Lost Girls(6)



I was trying to escape and someone was chasing me, matching me step for step through the woods. He’d been after me all day, through shadowed thickets and sun-dappled vales, both of us with chests heaving and skin glistening with sweat. My only advantage was the fact that I knew the mountains better than he did. If I could keep up this pace until nightfall, I’d lose him. He wouldn’t be able to see in the dark—

.

A hand reached out and grabbed me by the arm, pulling me to a stop.

“Rachel!”

I spun around, temporarily not recognizing the person who stood behind me.

“We should go back,” he said, tugging at my arm.

The image of my brother faded away, turning into someone taller, heavier, stronger, older. The man’s face wasn’t clear, but that didn’t matter.

It was him or me.

With a couple of moves I’d only seen in films, I flipped him over and pinned him to the ground, my knee in his back, his face in the dirt. He chuffed, a long thud of air coming out of his lungs, unable to talk because I’d knocked the wind out of him.

“Hey!” he said, spitting out pine needles and twigs with each syllable. “What the hell, Rachel? Let me go!”

The image of the man faded away, changing back into that of my brother. I gasped and released Kyle, stumbling away, my hands reaching for whatever might be behind me. Finally, I latched onto the bark of a nearby tree.

“Oh my God.” That was all I could say.

Kyle brushed himself off and rubbed his neck as he climbed to his feet. “Son of a bitch!”

I crossed my arms over my chest, so tight it felt like I was wearing a straitjacket.

“Did you think I was gonna hurt you? You know I’d never do anything like that.” Then he paused. “When the hell did you learn to fight?”

I leaned against that tree until the bark pressed into my back, the pain forcing me to stay focused. “I don’t know,” I confessed. “Every time I smell pine or cedar, it triggers something. Then, when you grabbed me, your face disappeared—you turned into somebody else.”

A silence stretched between us, until finally the sounds of the wood swelled, revealing the hiss from a waterfall up the trail and the chatter of birds in a nearby meadow.

“My sister, the assassin,” Kyle said at last, a grin teasing his lips.

“You have to promise not to tell Mom or Dad what happened,” I said. I took a step closer, my feet crunching over pine needles, stirring the scent that made my stomach knot up. “My therapist wanted to keep me in the hospital longer. I was worried I’d never go home again.” My voice was shaking. “Please don’t tell them.”

“It’s okay. But what you don’t know is, I was this close”—he held up his thumb and forefinger, spread an inch apart—“from showing you my Wild Ninja Skills.” He grinned, shaggy brown hair hanging in his eyes. “I’m not gonna tell anyone you tried to kill me. Your secret’s safe.”

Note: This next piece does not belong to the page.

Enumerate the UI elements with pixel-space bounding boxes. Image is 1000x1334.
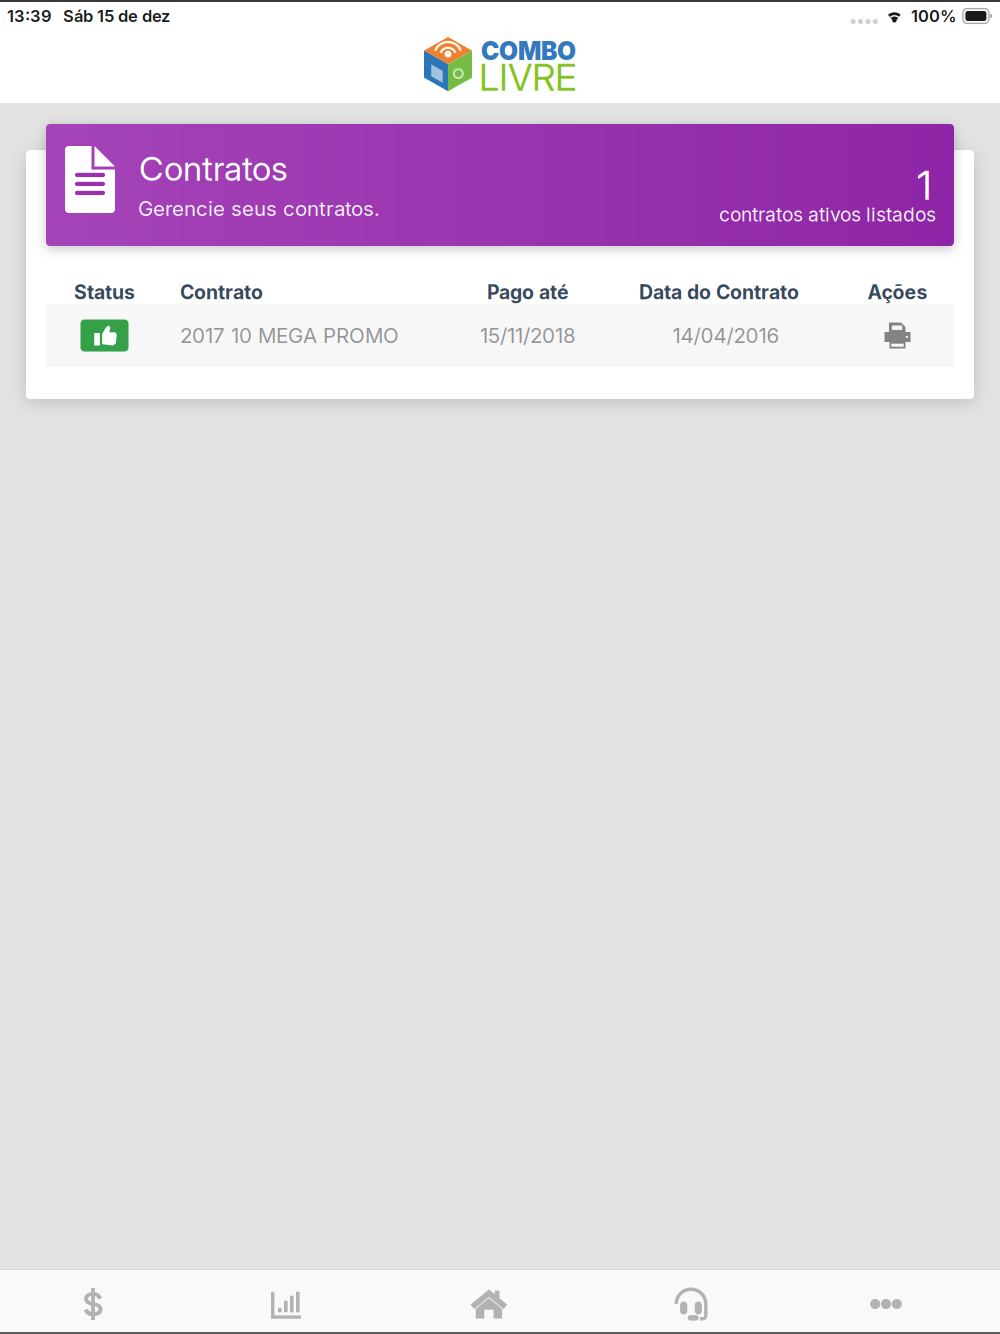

I sat awkwardly on a nearby rock, hands on my knees. “What happened to me, Kyle?” I ran my fingers through my short hair. “I dyed my hair, got a tattoo, and the only clothes I own are black.”

He frowned. “So?”

“So, that’s not me. I like pastels and miniskirts, not long dresses and ripped jeans. I was trying to grow my hair long, but then I just chopped it all off?”

Kyle stared at the ground, rubbing one finger over his lip. He always did that when he had something to say that he knew I didn’t want to hear.

“Spill,” I said. “Now.”

He took a deep breath then looked me in the eyes, a hesitant expression on his face. “You have been different this past year, Rach. Kind of a bitch, if you really wanna know. Short-tempered. Sneaking out at night to hang with your friends. Then coming home either high or drunk—”

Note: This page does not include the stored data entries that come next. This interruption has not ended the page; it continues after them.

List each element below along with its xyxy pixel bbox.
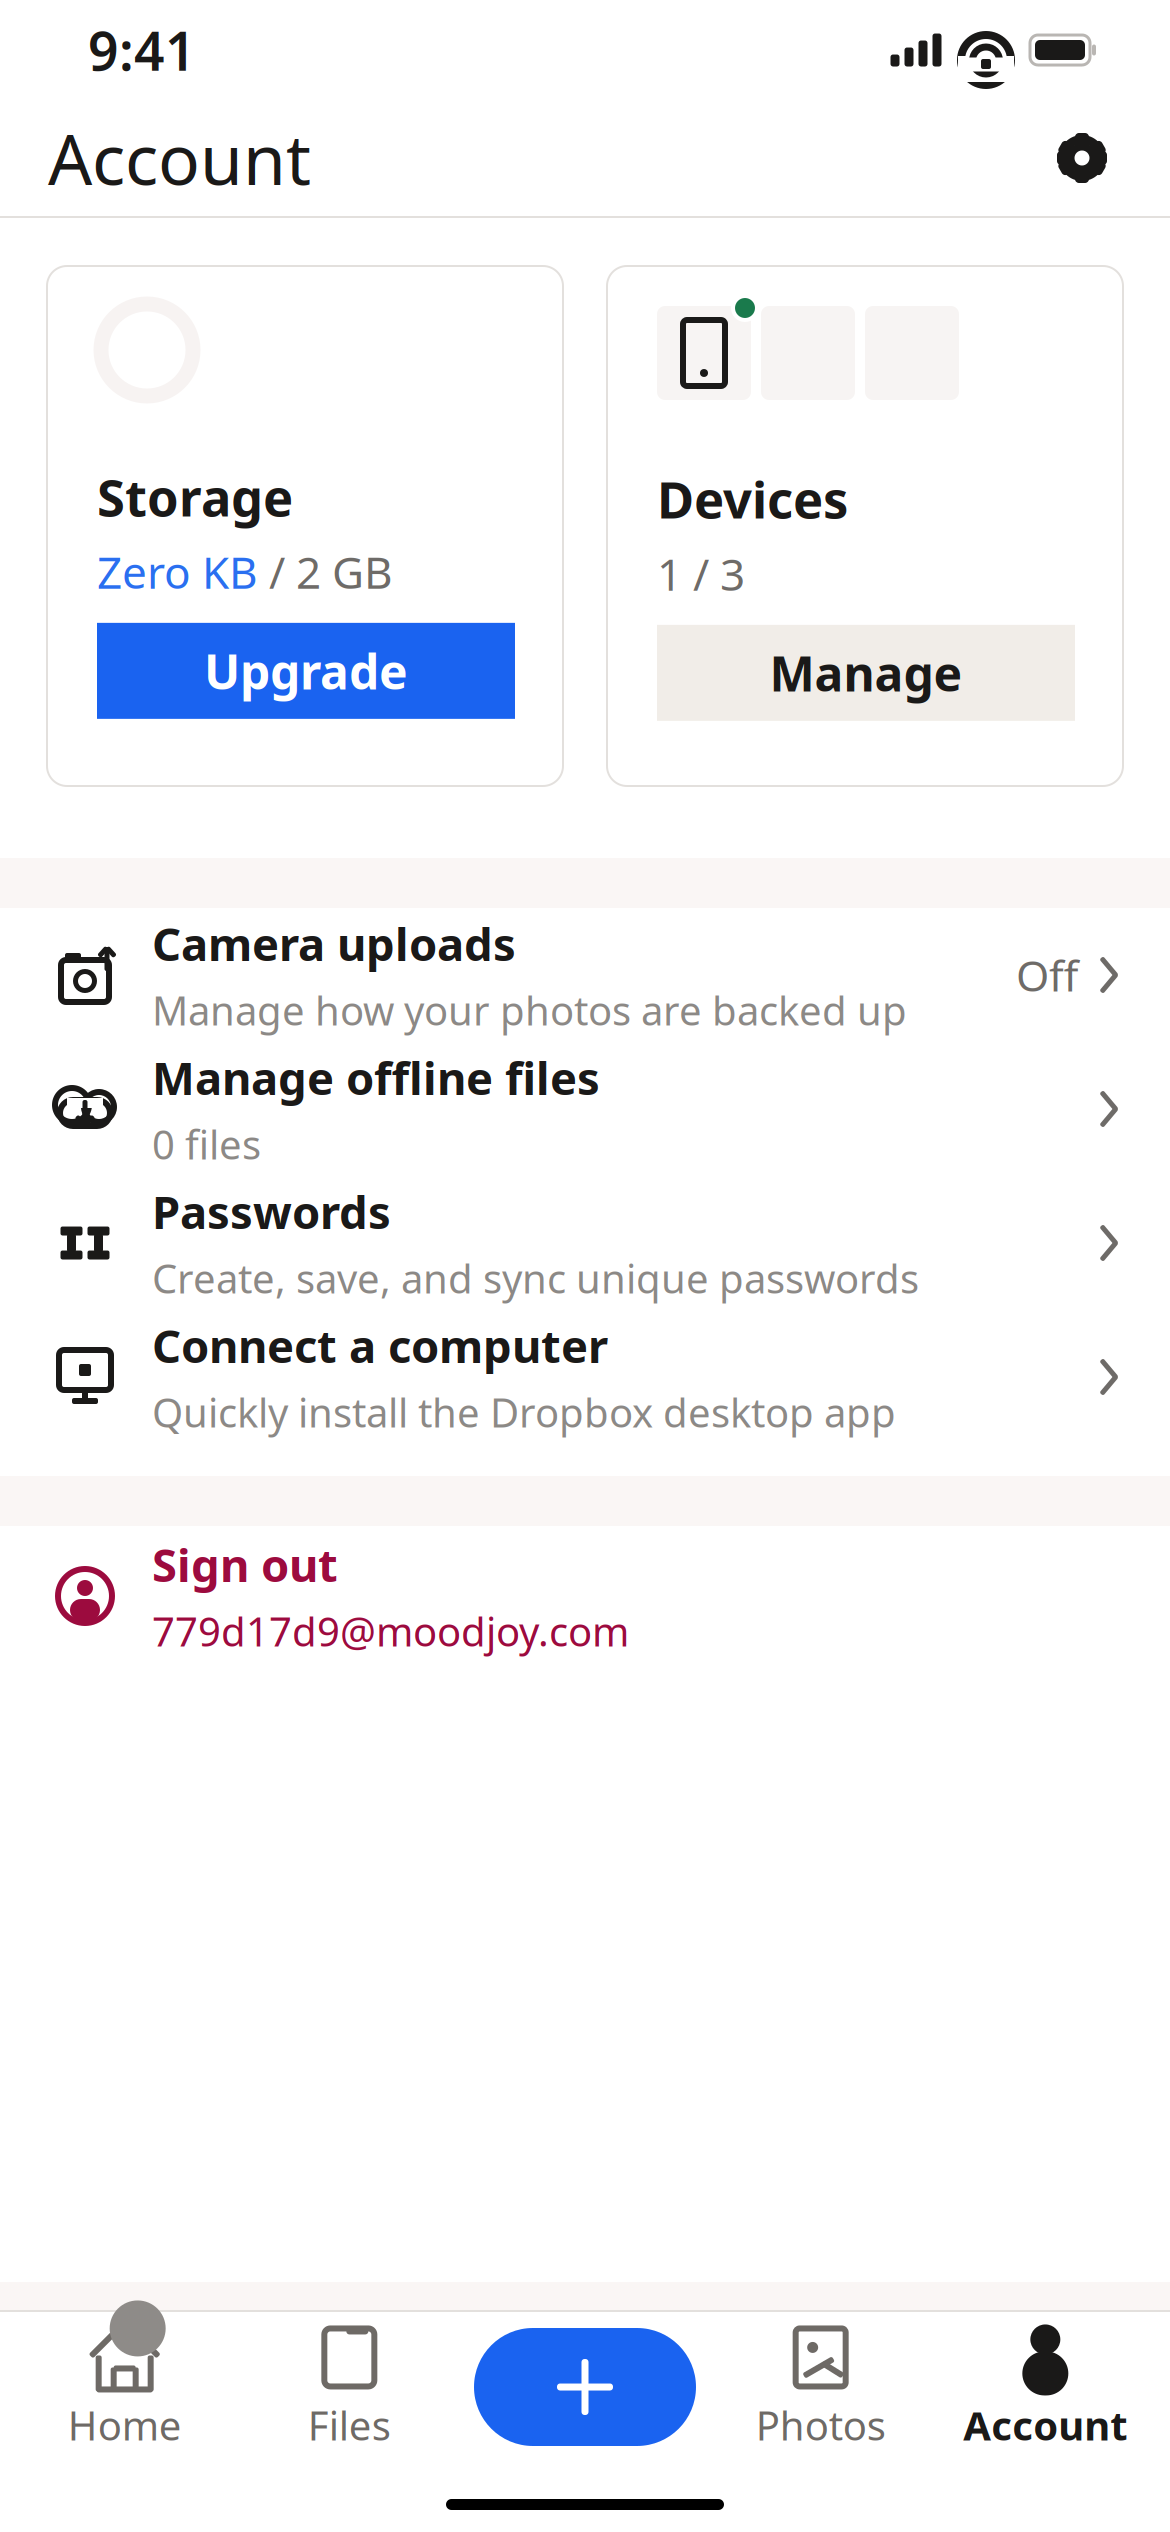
staticText: Off [1016, 947, 1078, 1003]
button[interactable]: Files [249, 2322, 449, 2452]
staticText: Create, save, and sync unique passwords [152, 1252, 919, 1305]
staticText: Upgrade [204, 639, 408, 703]
staticText: / [258, 542, 296, 601]
button[interactable]: Create [474, 2322, 696, 2452]
button[interactable]: Settings [1042, 118, 1122, 198]
staticText: 0 files [152, 1118, 261, 1171]
staticText: Photos [756, 2398, 886, 2452]
staticText: Zero KB [97, 542, 258, 601]
button[interactable]: Home [25, 2322, 225, 2452]
staticText: Manage how your photos are backed up [152, 984, 907, 1037]
staticText: Camera uploads [152, 913, 516, 974]
button[interactable]: Manage [657, 625, 1075, 721]
staticText: Passwords [152, 1181, 391, 1242]
staticText: Sign out [152, 1534, 338, 1594]
staticText: 9:41 [88, 15, 196, 85]
staticText: 779d17d9@moodjoy.com [152, 1604, 629, 1658]
button[interactable]: Passwords [0, 1176, 1170, 1310]
button[interactable]: Connect a computer [0, 1310, 1170, 1444]
button[interactable]: Sign out [0, 1526, 1170, 1666]
staticText: Manage offline files [152, 1047, 600, 1108]
staticText: Quickly install the Dropbox desktop app [152, 1386, 896, 1439]
staticText: Devices [657, 465, 848, 532]
staticText: Connect a computer [152, 1315, 608, 1376]
staticText: Account [963, 2398, 1127, 2452]
staticText: Manage [770, 641, 962, 705]
button[interactable]: Photos [721, 2322, 921, 2452]
staticText: Account [48, 112, 311, 204]
button[interactable]: Camera uploads [0, 908, 1170, 1042]
staticText: Storage [97, 463, 293, 530]
staticText: 1 / 3 [657, 544, 745, 603]
button[interactable]: Manage offline files [0, 1042, 1170, 1176]
button[interactable]: Upgrade [97, 623, 515, 719]
staticText: 2 GB [296, 542, 393, 601]
staticText: Files [308, 2398, 391, 2452]
button[interactable]: Account [945, 2322, 1145, 2452]
staticText: Home [68, 2398, 182, 2452]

I frowned, not sure I wanted to hear this.

“The weird part is, you started doing really well in school. It made me a little mad that you could act out so much and then do better in your classes. Like you’ve been getting straight As in everything—”

“That’s not possible,” I interrupted, thinking about how hard I struggled in some subjects. I wasn’t stupid, but I wasn’t an A student, either.

“It’s possible, all right. On top of that, you got the lead role in one of the ballets your class put on, Swan Lake—”

“Seriously?”

He didn’t argue. He just pulled an iPhone from his pocket, scrolled through some screens, punched a button, then held it up for me to see. It was a video of me dancing. There I was in a tutu and slippers, my hair pinned back, my chin raised, and all of my body poised on the toes of my left foot, my right leg extended behind me, my left arm reaching up as if it could pluck clouds from the sky. Then I started to leap across the stage, my body hovering in the air, like I was flying. I stared at the screen, astonished. I’d been taking ballet lessons since I was six, but I’d never gotten a lead role and I’d never been able to dance like this, no matter how hard I practiced.

“I really did that?” It was like watching a movie of someone else. “Can you send me this video?”

“Yeah,” he said, punching a few buttons before he slid his phone back in his pocket.

Apparently I’d gotten some mad skills in the past year.